# Clivia seeds??



## Kovacjr (Jan 2, 2008)

Does anyone have any interest in some Clivia seeds? They are a shame to go in the trash. I have 3 plants and 2 have pollinated seed pods that will be ripe soon. they are the the easiest plant to grow, but i started a seedling last year and it is growing strong in a 2" pot with 3 leaves about 3/4" across. The orange bloom I have 6-7 pods and each pod has 2-3 seeds. The salmon plant has just one pod but. 
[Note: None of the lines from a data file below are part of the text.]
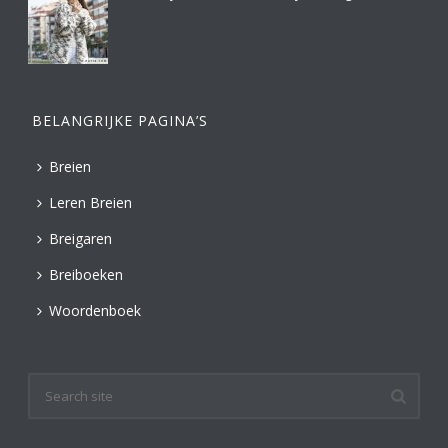
BELANGRIJKE PAGINA’S
Breien
Leren Breien
Breigaren
Breiboeken
Woordenboek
If anyone is interestid PM me through here. Id ask that you to cover the shipping/packaging for the seeds

http://www.shieldsgardens.com/info/CliviaCare.html

http://www.shieldsgardens.com/Clivia/PriceList.html


----------



## Tom Bowdler (Jan 3, 2008)

Jason,
I'd love to have some Clivia seeds from both plants. Will you bring them to Scranton this weekend?
See you there,

Tom


----------



## Kovacjr (Jan 2, 2008)

Tom, 

Ill see you Sunday......Only one plant is ripe not though...


----------



## altterrain (Jan 2, 2008)

Going to be in York in March? 

-Brian


----------



## Kovacjr (Jan 2, 2008)

Probally but just for Friday, Another wedding on Sat..argh 7 this year.


----------



## Torby (Jan 2, 2008)

*Clivia is an elegant, imposing winter bloomer* 

Clivia miniata is a wonderful flowering plant. Elegant and imposing, it’s easier to grow than an orchid and more unusual than an amaryllis or a Christmas cactus. When given a month of cool night temperatures in autumn, followed by a six-to-eight-week rest period with very little water, a clivia plant will produce dense clusters of orange, lilylike flowers. Equally important, the straplike, dark evergreen leaves are virtually blemish free, making clivia an attractive foliage plant, even when not in bloom. 

Chicago Botanic Garden


----------



## Kovacjr (Jan 2, 2008)

If love a minature one, mine are not. between 2-3' tall


----------



## Tom Bowdler (Jan 3, 2008)

Thanks Jason, 
I put the seeds in a container on wet paper towel as you explained and now am waiting for Ma Nature's action. 
Best, 
Tom


----------